**Task to complete:** If an entry holds a picture, drop the picture and restate the rest word for word.

(Extracted page text data)
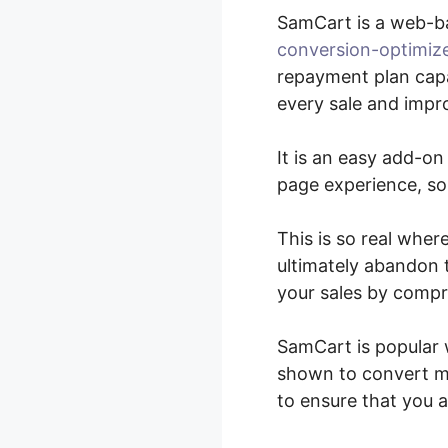
SamCart is a web-b
conversion-optimiz
repayment plan capa
every sale and impro
It is an easy add-o
page experience, so 
This is so real wher
ultimately abandon t
your sales by compr
SamCart is popular 
shown to convert mu
to ensure that you 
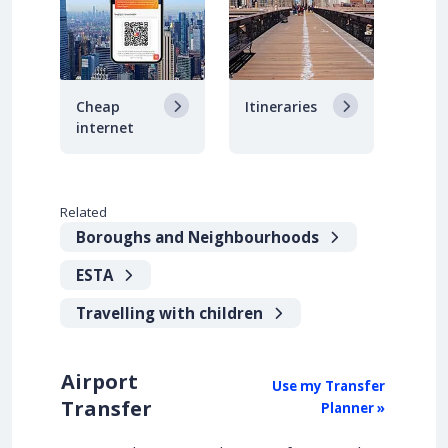
Cheap
Itineraries
internet
Related
Boroughs and Neighbourhoods
ESTA
Travelling with children
Airport
Use my Transfer
Transfer
Planner »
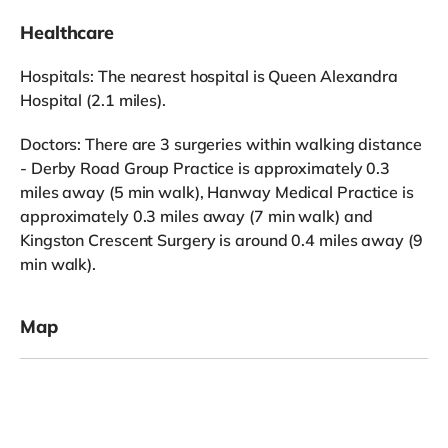
Healthcare
Hospitals: The nearest hospital is Queen Alexandra
Hospital (2.1 miles).
Doctors: There are 3 surgeries within walking distance
- Derby Road Group Practice is approximately 0.3
miles away (5 min walk), Hanway Medical Practice is
approximately 0.3 miles away (7 min walk) and
Kingston Crescent Surgery is around 0.4 miles away (9
min walk).
Map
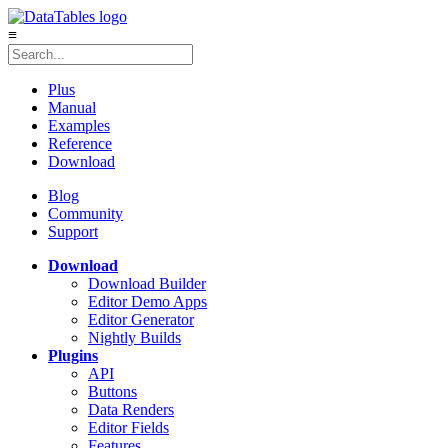
≡
Plus
Manual
Examples
Reference
Download
Blog
Community
Support
Download
Download Builder
Editor Demo Apps
Editor Generator
Nightly Builds
Plugins
API
Buttons
Data Renders
Editor Fields
Features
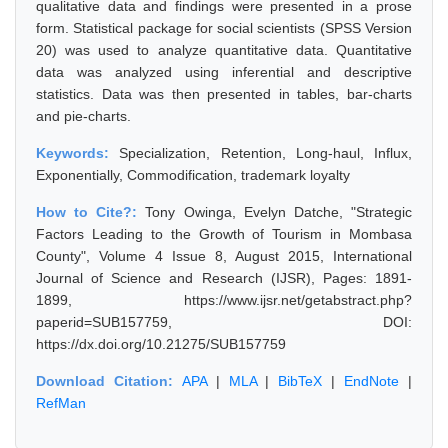
qualitative data and findings were presented in a prose
form. Statistical package for social scientists (SPSS Version
20) was used to analyze quantitative data. Quantitative
data was analyzed using inferential and descriptive
statistics. Data was then presented in tables, bar-charts
and pie-charts.
Keywords:
Specialization, Retention, Long-haul, Influx,
Exponentially, Commodification, trademark loyalty
How to Cite?:
Tony Owinga, Evelyn Datche, "Strategic
Factors Leading to the Growth of Tourism in Mombasa
County", Volume 4 Issue 8, August 2015, International
Journal of Science and Research (IJSR), Pages: 1891-
1899, https://www.ijsr.net/getabstract.php?
paperid=SUB157759, DOI:
https://dx.doi.org/10.21275/SUB157759
Download Citation:
APA
|
MLA
|
BibTeX
|
EndNote
|
RefMan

**Answer to this exercise:**
SamCart is a web-b
conversion-optimiz
repayment plan capa
every sale and impro
It is an easy add-o
page experience, so 
This is so real wher
ultimately abandon t
your sales by compr
SamCart is popular 
shown to convert mu
to ensure that you 
Cheap
Itineraries
internet
Related
Boroughs and Neighbourhoods
ESTA
Travelling with children
Airport
Use my Transfer
Transfer
Planner »
Healthcare
Hospitals: The nearest hospital is Queen Alexandra
Hospital (2.1 miles).
Doctors: There are 3 surgeries within walking distance
- Derby Road Group Practice is approximately 0.3
miles away (5 min walk), Hanway Medical Practice is
approximately 0.3 miles away (7 min walk) and
Kingston Crescent Surgery is around 0.4 miles away (9
min walk).
Map
≡
Plus
Manual
Examples
Reference
Download
Blog
Community
Support
Download
Download Builder
Editor Demo Apps
Editor Generator
Nightly Builds
Plugins
API
Buttons
Data Renders
Editor Fields
Features
qualitative data and findings were presented in a prose
form. Statistical package for social scientists (SPSS Version
20) was used to analyze quantitative data. Quantitative
data was analyzed using inferential and descriptive
statistics. Data was then presented in tables, bar-charts
and pie-charts.
Keywords:
Specialization, Retention, Long-haul, Influx,
Exponentially, Commodification, trademark loyalty
How to Cite?:
Tony Owinga, Evelyn Datche, "Strategic
Factors Leading to the Growth of Tourism in Mombasa
County", Volume 4 Issue 8, August 2015, International
Journal of Science and Research (IJSR), Pages: 1891-
1899, https://www.ijsr.net/getabstract.php?
paperid=SUB157759, DOI:
https://dx.doi.org/10.21275/SUB157759
Download Citation:
APA
|
MLA
|
BibTeX
|
EndNote
|
RefMan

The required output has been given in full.